You now know how to retrieve messages from PubSub via Python.
Remember: the serverless PubSub service is big data-ready since GCP copes for the auto-scaling of the PubSub infrastructure. You just pay by the number of messages being sent. Scalability is provided!

PK: Allow public access to the topic!

Please add the following code to your message sending notebook "PubSub-Access":

# Public
project_id_public = "pk-bigdata"
topic_id_public = "pk-pubsub-public"

# create publisher and topic objects
publisher_public = pubsub_v1.PublisherClient(credentials=credentials)
topic_path_public = publisher_public.topic_path(project_id_public, topic_id_public)

data_public = "My message in public"
data_public = data_public.encode("utf-8") # data must be a bytestring
    
future_public = publisher_public.publish(topic_path_public, data_public)
print(f"Published message with ID {future_public.result()}")

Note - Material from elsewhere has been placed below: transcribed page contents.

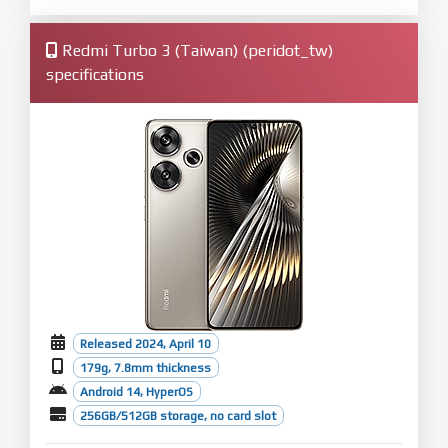
Redmi Turbo 3 (Taiwan) (peridot_tw)
specifications
Released 2024, April 10
179g, 7.8mm thickness
Android 14, HyperOS
256GB/512GB storage, no card slot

Change the value of variable data_public and hit send. We'll use this to show the purpose of systems like PubSub.

Results

You published further messages, this time to a public topic.

PK: Remove public access to the topic!

You should de-activate your service account in order to avoid its unauthorized usage. Go to "IAM & Admin" → "Service Accounts" and disable the account:

Results

You finished this lab by disallowing access to PubSub via the service account.

You are now able to make use of a big data-ready realtime message broker system in the cloud. PubSub can be used in a multitude of ways in various GCP products. Understanding this system is very useful for creating realtime-ready big data architectures.